Приговор
Шрифт:
– … Сердце человека, как и у других животных, кормящих детенышей молоком, состоит из четырех камер – двух желудочков и двух предсердий – и служит для перекачки крови из вен в артерии. Оно имеет около пяти дюймов в высоту и около четырех в ширину. По сути, оно представляет собой сложно устроенную мышцу с клапанами, качающую кровь, и ничего более; таким образом, все разговоры о том, что сердце-де является вместилищем чувств, суть безграмотный вздор.
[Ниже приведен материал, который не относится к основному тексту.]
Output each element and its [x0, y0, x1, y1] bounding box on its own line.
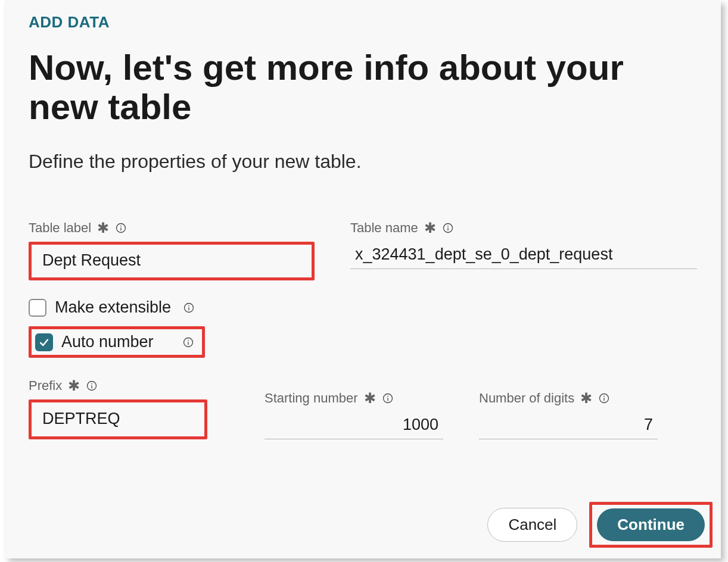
label-number-of-digits: Number of digits	[479, 391, 574, 406]
info-icon[interactable]	[382, 392, 394, 404]
label-row-table-label: Table label ✱	[29, 220, 315, 236]
table-name-input[interactable]	[350, 242, 697, 269]
label-row-starting-number: Starting number ✱	[265, 391, 443, 406]
required-icon: ✱	[68, 379, 80, 393]
field-prefix: Prefix ✱	[29, 378, 229, 439]
required-icon: ✱	[364, 391, 376, 405]
row-make-extensible: Make extensible	[29, 298, 697, 317]
page-subheading: Define the properties of your new table.	[29, 151, 697, 173]
row-auto-number: Auto number	[29, 326, 697, 358]
required-icon: ✱	[580, 391, 592, 405]
svg-point-5	[447, 226, 449, 227]
prefix-input[interactable]	[38, 406, 198, 433]
button-row: Cancel Continue	[487, 502, 713, 548]
cancel-button[interactable]: Cancel	[487, 508, 577, 542]
page-heading: Now, let's get more info about your new …	[29, 48, 697, 127]
label-prefix: Prefix	[29, 378, 62, 394]
info-icon[interactable]	[183, 302, 195, 314]
label-row-prefix: Prefix ✱	[29, 378, 229, 394]
info-icon[interactable]	[182, 336, 194, 348]
highlight-table-label	[29, 242, 315, 280]
svg-point-8	[188, 305, 189, 306]
label-row-table-name: Table name ✱	[350, 220, 697, 236]
label-row-number-of-digits: Number of digits ✱	[479, 391, 658, 406]
label-table-name: Table name	[350, 220, 418, 236]
svg-point-14	[91, 383, 92, 385]
section-label: ADD DATA	[29, 13, 697, 32]
info-icon[interactable]	[442, 222, 454, 234]
make-extensible-checkbox[interactable]	[29, 299, 46, 317]
label-make-extensible: Make extensible	[55, 298, 171, 317]
label-table-label: Table label	[29, 220, 91, 236]
svg-point-2	[120, 226, 122, 227]
highlight-continue: Continue	[589, 502, 713, 548]
info-icon[interactable]	[598, 392, 610, 404]
required-icon: ✱	[424, 221, 436, 235]
number-of-digits-input[interactable]	[479, 412, 658, 439]
auto-number-checkbox[interactable]	[35, 333, 53, 351]
highlight-auto-number: Auto number	[29, 326, 205, 358]
info-icon[interactable]	[115, 222, 127, 234]
table-label-input[interactable]	[38, 248, 306, 274]
label-starting-number: Starting number	[265, 391, 358, 406]
svg-point-17	[387, 396, 388, 397]
highlight-prefix	[29, 399, 207, 439]
add-data-panel: ADD DATA Now, let's get more info about …	[5, 0, 721, 558]
svg-point-20	[603, 396, 605, 397]
starting-number-input[interactable]	[265, 412, 443, 439]
field-table-name: Table name ✱	[350, 220, 697, 280]
label-auto-number: Auto number	[61, 333, 154, 351]
field-table-label: Table label ✱	[29, 220, 315, 280]
row-table-label-name: Table label ✱ Table name ✱	[29, 220, 697, 280]
svg-point-11	[188, 339, 189, 341]
field-starting-number: Starting number ✱	[265, 391, 443, 439]
row-auto-number-fields: Prefix ✱ Starting number ✱ Num	[29, 378, 697, 439]
field-number-of-digits: Number of digits ✱	[479, 391, 658, 439]
required-icon: ✱	[97, 221, 109, 235]
continue-button[interactable]: Continue	[597, 508, 705, 541]
info-icon[interactable]	[86, 380, 98, 392]
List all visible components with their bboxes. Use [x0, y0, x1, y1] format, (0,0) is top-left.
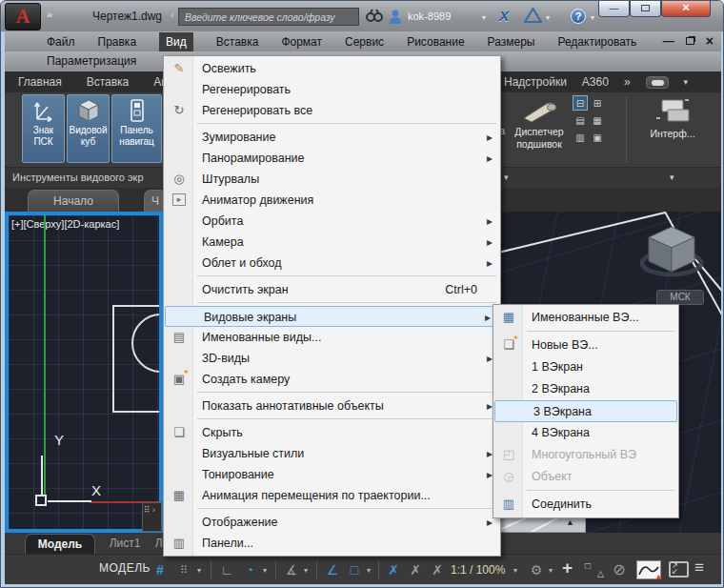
submenu-item-2-viewports[interactable]: 2 ВЭкрана	[493, 378, 678, 400]
scroll-up-icon[interactable]: ▲	[566, 517, 574, 527]
help-button[interactable]: ?	[571, 9, 586, 24]
submenu-item-join-viewports[interactable]: ▥ Соединить	[493, 494, 678, 516]
gear-caret-icon[interactable]: ▾	[549, 566, 553, 575]
ribbon-cloud-button[interactable]	[646, 76, 669, 89]
menu-item-viewports[interactable]: Видовые экраны ▸	[165, 306, 499, 327]
menu-view[interactable]: Вид	[159, 32, 193, 51]
quick-access-expand-button[interactable]: »	[47, 9, 51, 20]
submenu-item-3-viewports[interactable]: 3 ВЭкрана	[494, 400, 677, 422]
exchange-apps-icon[interactable]: X	[499, 8, 509, 24]
clean-screen-icon[interactable]: ⊘	[609, 559, 630, 580]
sheet-set-manager-button[interactable]: Диспетчер подшивок	[507, 94, 572, 163]
menu-item-regen[interactable]: Регенерировать	[164, 79, 500, 100]
polar-tracking-icon[interactable]: ◔	[239, 559, 260, 580]
menu-item-visual-styles[interactable]: Визуальные стили ▸	[164, 443, 500, 464]
submenu-item-4-viewports[interactable]: 4 ВЭкрана	[493, 422, 678, 444]
doc-close-button[interactable]: ×	[706, 33, 714, 49]
menu-item-show-annotative[interactable]: Показать аннотативные объекты ▸	[164, 395, 500, 416]
menu-item-camera[interactable]: Камера ▸	[164, 232, 500, 253]
ribbon-cloud-caret-icon[interactable]: ▾	[684, 77, 689, 87]
menu-item-regen-all[interactable]: ↻ Регенерировать все	[164, 100, 500, 121]
menu-item-pan[interactable]: Панорамирование ▸	[164, 148, 500, 169]
autoscale-icon[interactable]: ✗	[405, 559, 426, 580]
minimize-button[interactable]: —	[598, 1, 630, 17]
snap-mode-icon[interactable]: #	[150, 559, 171, 580]
submenu-item-1-viewport[interactable]: 1 ВЭкран	[493, 356, 678, 378]
user-menu-caret-icon[interactable]: ▾	[482, 13, 486, 22]
menu-edit[interactable]: Правка	[98, 35, 137, 49]
snap-caret-icon[interactable]: ▾	[197, 566, 201, 575]
signed-in-user[interactable]: kok-8989	[408, 10, 451, 22]
menu-item-orbit[interactable]: Орбита ▸	[164, 211, 500, 232]
tab-layout1[interactable]: Лист1	[99, 534, 151, 554]
search-input[interactable]	[178, 8, 359, 26]
grid-display-icon[interactable]: ⠿	[173, 559, 194, 580]
menu-item-render[interactable]: Тонирование ▸	[164, 464, 500, 485]
object-snap-icon[interactable]: □	[344, 559, 365, 580]
binoculars-search-icon[interactable]	[366, 9, 383, 27]
viewcube-button[interactable]: Видовой куб	[67, 94, 110, 163]
ribbon-expand-button[interactable]: »	[624, 75, 631, 89]
calculator-icon[interactable]: ▦	[590, 112, 605, 128]
scale-caret-icon[interactable]: ▾	[513, 566, 517, 575]
close-button[interactable]: ×	[661, 1, 711, 17]
menu-dimensions[interactable]: Размеры	[488, 35, 535, 49]
ortho-mode-icon[interactable]: ∟	[216, 559, 237, 580]
polar-caret-icon[interactable]: ▾	[263, 566, 267, 575]
dyn-caret-icon[interactable]: ▾	[367, 566, 371, 575]
file-tab-start[interactable]: Начало	[28, 190, 119, 212]
palette-stack-icon[interactable]: ▤	[573, 112, 588, 128]
menu-file[interactable]: Файл	[47, 35, 75, 49]
ribbon-tab-insert[interactable]: Вставка	[87, 75, 130, 89]
navigation-bar-button[interactable]: Панель навигац	[111, 94, 162, 163]
menu-item-redraw[interactable]: ✎ Освежить	[164, 58, 500, 79]
performance-graph-icon[interactable]: ▲	[636, 560, 661, 579]
menu-draw[interactable]: Рисование	[407, 35, 464, 49]
menu-item-named-views[interactable]: ▤ Именованные виды...	[164, 327, 500, 348]
view-cube[interactable]	[637, 219, 706, 286]
ribbon-tab-home[interactable]: Главная	[18, 75, 62, 89]
ribbon-tab-a360[interactable]: A360	[582, 75, 609, 89]
menu-item-steeringwheels[interactable]: ◎ Штурвалы	[164, 169, 500, 190]
plot-icon[interactable]: ⊟	[573, 95, 588, 111]
menu-item-display[interactable]: Отображение ▸	[164, 512, 500, 533]
menu-item-hide[interactable]: ❏ Скрыть	[164, 422, 500, 443]
menu-item-toolbars[interactable]: ▥ Панели...	[164, 533, 500, 554]
wcs-dropdown[interactable]: МСК	[656, 290, 704, 305]
workspace-gear-icon[interactable]: ⚙	[526, 559, 547, 580]
menu-format[interactable]: Формат	[281, 35, 322, 49]
menu-item-zoom[interactable]: Зумирование ▸	[164, 127, 500, 148]
scale-indicator[interactable]: 1:1 / 100%	[451, 563, 505, 577]
doc-minimize-button[interactable]: —	[663, 34, 674, 48]
submenu-item-new-viewports[interactable]: ❏ ✶ Новые ВЭ...	[493, 335, 678, 356]
fullscreen-icon[interactable]: ↗ ↙	[669, 561, 689, 578]
viewport-controls-label[interactable]: [+][Сверху][2D-каркас]	[11, 218, 119, 230]
annotation-scale-icon[interactable]: ✗	[427, 559, 448, 580]
isolate-objects-icon[interactable]: □ △	[585, 560, 604, 578]
menu-item-walk-fly[interactable]: Облет и обход ▸	[164, 253, 500, 274]
submenu-item-named-viewports[interactable]: ▦ Именованные ВЭ...	[493, 307, 678, 329]
maximize-button[interactable]	[630, 1, 661, 17]
palettes-panel-caret-icon[interactable]: ▾	[504, 172, 509, 182]
help-caret-icon[interactable]: ▾	[591, 13, 594, 22]
menu-item-clean-screen[interactable]: Очистить экран Ctrl+0	[164, 279, 500, 300]
menu-item-showmotion[interactable]: ▸ Аниматор движения	[164, 190, 500, 211]
interface-panel-caret-icon[interactable]: ▾	[670, 172, 674, 182]
viewport-handle[interactable]: ⠿ ›	[142, 502, 162, 532]
ribbon-tab-addins[interactable]: Надстройки	[504, 75, 567, 89]
model-space-label[interactable]: МОДЕЛЬ	[99, 561, 151, 575]
viewport-2d-top[interactable]: [+][Сверху][2D-каркас] Y X	[5, 212, 163, 533]
osnap-caret-icon[interactable]: ▾	[304, 566, 308, 575]
menu-item-motion-path[interactable]: ▦ Анимация перемещения по траектории...	[164, 485, 500, 506]
sheet-list-icon[interactable]: ▥	[573, 130, 588, 145]
doc-restore-button[interactable]	[686, 37, 694, 45]
tab-model[interactable]: Модель	[25, 534, 95, 554]
menu-modify[interactable]: Редактировать	[557, 35, 636, 49]
customization-menu-icon[interactable]: ≡	[694, 558, 704, 578]
publish-icon[interactable]: ⊞	[590, 95, 605, 111]
a360-logo-icon[interactable]	[524, 8, 542, 28]
clipboard-icon[interactable]: ▣	[590, 130, 605, 145]
menu-parametric[interactable]: Параметризация	[47, 54, 136, 68]
interface-button[interactable]: Интерф...	[632, 94, 714, 163]
annotation-visibility-icon[interactable]: ✗	[383, 559, 404, 580]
При повреждении сердца смерть наступает вследствие того, что организм, и в первую очередь мозг, перестает снабжаться свежей кровью – иными словами, от причины сугубо механической. Сердце, однако, отличается от прочих мышц тем, что сжимается и разжимается самостоятельно, а не по команде мозга. Поэтому сердце не
– Значит, легенды о том, как кто-то вырвал сердце врага, и оно еще продолжало биться в его руке – правда?
– Такое вполне возможно.
– А ты такое видел?
– Именно такое – не доводилось, но видел, как выплескивается кровь из шеи обезглавленного. Она не льется, как из проткнутого бурдюка, а выбрасывается толчками, что доказывает, что сердце еще продолжает биться.
– Ты это видел на войне?
– Нет, наблюдал за казнями.
– Наблюдал? И часто?
– Довольно часто. В детстве – среди прочих зевак, а во взрослом возрасте уже сознательно. Мой учитель говорил, что казни – это скверная вещь, и особенно скверно, что их превращают в средство развлечения невежественной толпы, и что далеко не всегда казнимый действительно виновен и заслуживает смерти – однако, раз уж все равно не в наших силах сохранить ему жизнь, то пусть, по крайней мере, послужит науке. Наблюдение за казнями дает знания, которые нельзя получить, анатомируя холодный труп…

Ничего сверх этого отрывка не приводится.